9. The aerial orbital thermal imaging temperature inspection method according to claim 1, characterized in that, Step S5 includes the following steps: Step S51: Perform anomaly risk assessment on the priority anomaly registration data to obtain the anomaly risk level; Step S52: Based on the spatiotemporal thermal spectrum array, predict the anomaly development trend of the priority anomaly registration data to obtain anomaly evolution prediction data; Step S53: Generate maintenance action plans based on the anomaly risk level and anomaly evolution prediction data to obtain optional maintenance plans; Step S54: Assess the resource requirements of the optional maintenance schemes to obtain a resource requirement list; Step S55: Optimize maintenance scheduling based on optional maintenance schemes and resource requirement lists to obtain an optimized maintenance sequence; Step S56: Generate an optimization maintenance work order based on the priority anomaly registration data, resource requirement list, and optimization maintenance sequence.
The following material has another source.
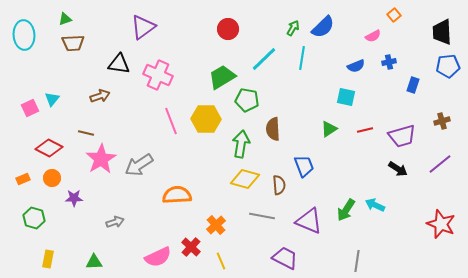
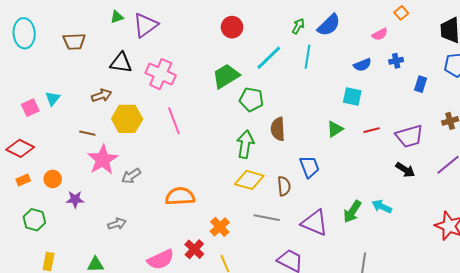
green triangle: (65, 19) -> (117, 17), moved
yellow hexagon: (206, 119) -> (127, 119), moved
red diamond: (49, 148) -> (20, 148), moved
gray arrow: (139, 165) -> (131, 176), moved, size x0.7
10. An aerial orbital thermal imaging temperature inspection system, characterized in that, For performing the aerial orbital thermal imaging temperature inspection method as described in claim 1, the aerial orbital thermal imaging temperature inspection system includes: The target domain definition module is used to identify the evaluation area of the area to be inspected and obtain a list of areas to be evaluated; the thermally sensitive areas are refined based on the list of areas to be evaluated to obtain refined regions of interest; and a topological interest map is generated from the refined regions of interest to obtain a topological interest map. The adaptive trajectory synthesis module is used to extract inspection points from the topological interest map and calculate the target attitude to obtain the target attitude sequence; it then allocates motion parameters based on the target attitude sequence to obtain segmented motion parameters; and finally generates a motion control sequence from the segmented motion parameters to obtain the motion control sequence. The synchrotron radiation flow acquisition module is used to acquire continuous radiation data according to the motion control sequence and provide real-time feedback of orbital position to obtain timestamped thermal image frames and timestamped position information; and to generate a spatiotemporal thermal spectrum array from the timestamped thermal image frames and timestamped position information. The contextualized thermal anomaly extraction module is used to calculate local temperature deviations based on the spatiotemporal thermal spectrum array, identify preliminary anomaly regions, and obtain preliminary anomaly masks; it then extracts contextualized anomaly masks from the preliminary anomaly masks and generates priority anomaly registration data. The intelligent maintenance scheduling module is used to generate maintenance action plans based on priority anomaly registration data to obtain optional maintenance plans; optimize maintenance scheduling based on optional maintenance plans, and generate optimized maintenance work orders.